(Collected data)
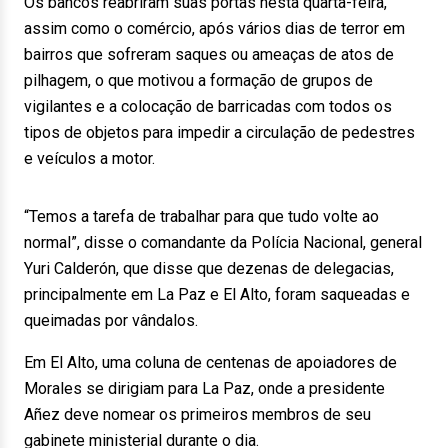
Os bancos reabriram suas portas nesta quarta-feira,
assim como o comércio, após vários dias de terror em
bairros que sofreram saques ou ameaças de atos de
pilhagem, o que motivou a formação de grupos de
vigilantes e a colocação de barricadas com todos os
tipos de objetos para impedir a circulação de pedestres
e veículos a motor.
“Temos a tarefa de trabalhar para que tudo volte ao
normal”, disse o comandante da Polícia Nacional, general
Yuri Calderón, que disse que dezenas de delegacias,
principalmente em La Paz e El Alto, foram saqueadas e
queimadas por vândalos.
Em El Alto, uma coluna de centenas de apoiadores de
Morales se dirigiam para La Paz, onde a presidente
Añez deve nomear os primeiros membros de seu
gabinete ministerial durante o dia.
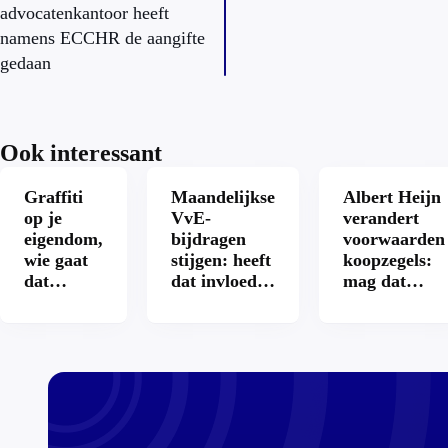
advocatenkantoor heeft
namens ECCHR de aangifte
gedaan
Ook interessant
Graffiti
Maandelijkse
Albert Heijn
op je
VvE-
verandert
eigendom,
bijdragen
voorwaarden
wie gaat
stijgen: heeft
koopzegels:
dat
dat invloed
mag dat
betalen?
op je
zomaar?
hypotheek?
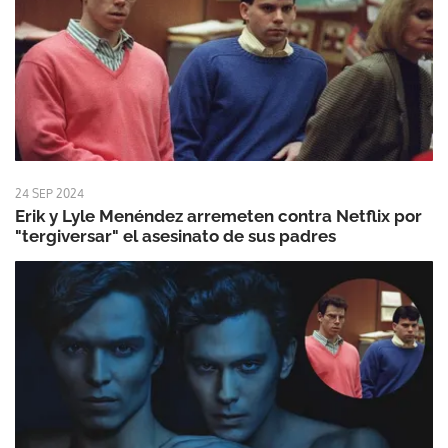
24 SEP 2024
Erik y Lyle Menéndez arremeten contra Netflix por
"tergiversar" el asesinato de sus padres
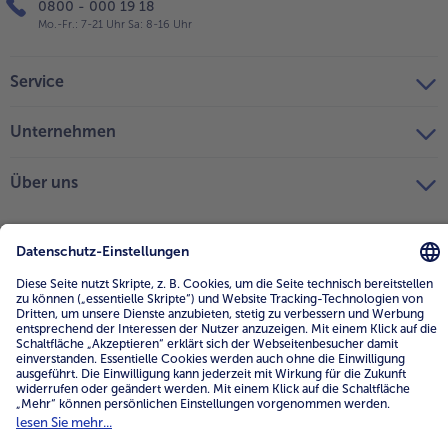
0800 - 000 19 18
Mo.-Fr.: 7-21 Uhr Sa: 8-16 Uhr
Service
Unternehmen
Über uns
4.6/5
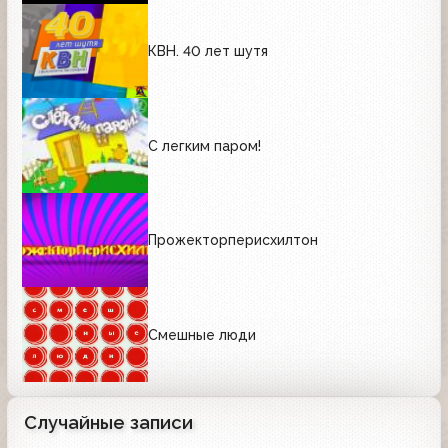
КВН. 40 лет шутя
С легким паром!
Прожекторперисхилтон
Смешные люди
Случайные записи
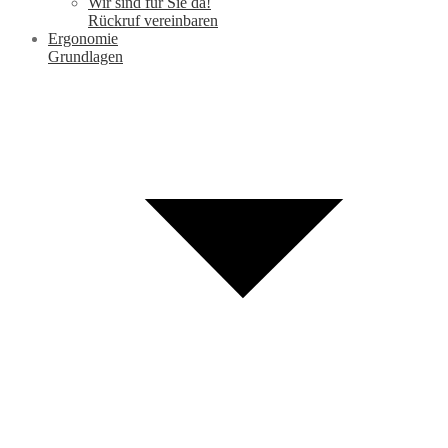
Wir sind für Sie da!
Rückruf vereinbaren
Ergonomie
Grundlagen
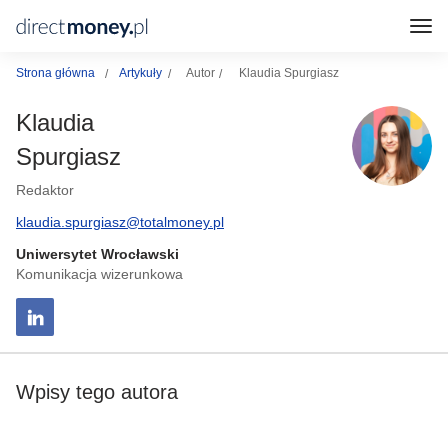
Strona główna
Artykuły
Autor
Klaudia Spurgiasz
Klaudia
Spurgiasz
Redaktor
klaudia.spurgiasz@totalmoney.pl
Uniwersytet Wrocławski
Komunikacja wizerunkowa
Wpisy tego autora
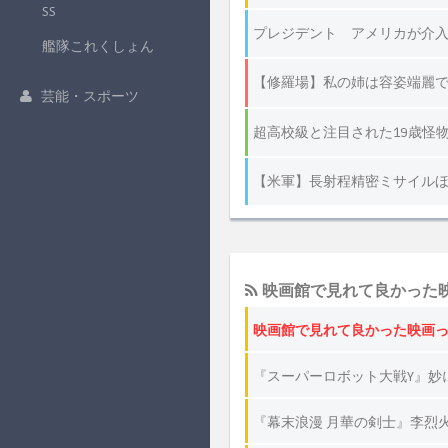
SS
艦隊これくしょん
芸能・スポーツ
映画館で見れて良かった
映画館で見れて良かった映画
『スーパーロボット大戦Y』妙
『幕末浪漫 月華の剣士』李烈火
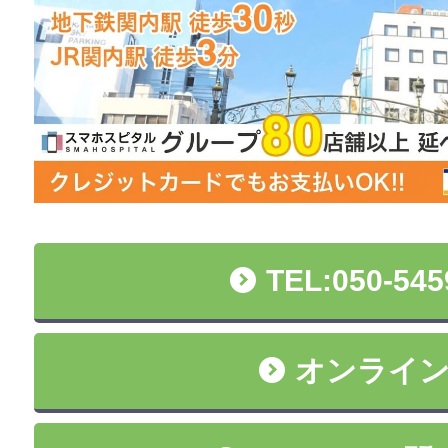
TEL:050-545
オンライ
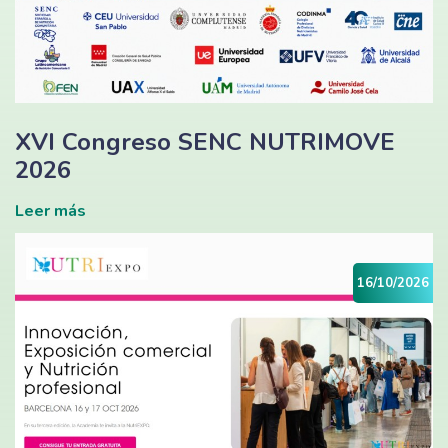
XVI Congreso SENC NUTRIMOVE
2026
Leer más
16/10/2026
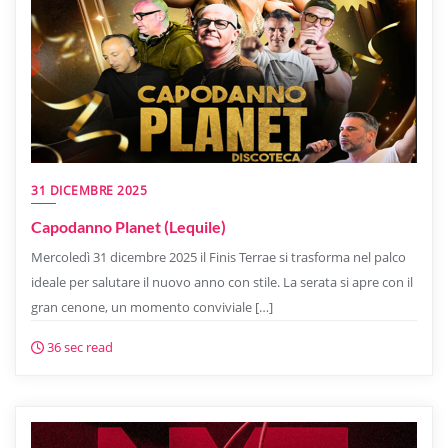
31 DICEMBRE 2025
Capodanno Planet (Lequile)
Mercoledì 31 dicembre 2025 il Finis Terrae si trasforma nel palco
ideale per salutare il nuovo anno con stile. La serata si apre con il
gran cenone, un momento conviviale […]
36 sec read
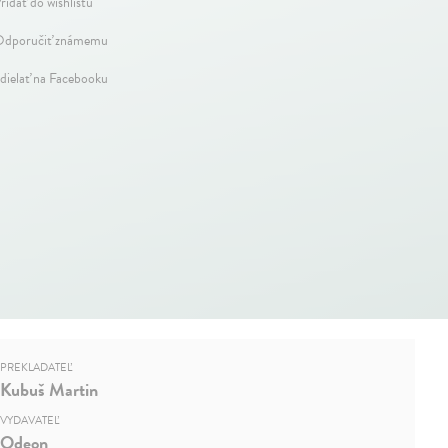
ridať do wishlistu
dporučiť známemu
dielať na Facebooku
PREKLADATEĽ
Kubuš Martin
VYDAVATEĽ
Odeon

Task prompt
Write down exactly the line with "dielať na Facebooku", then each line after it through the end of the data.

Worked solution
dielať na Facebooku
PREKLADATEĽ
Kubuš Martin
VYDAVATEĽ
Odeon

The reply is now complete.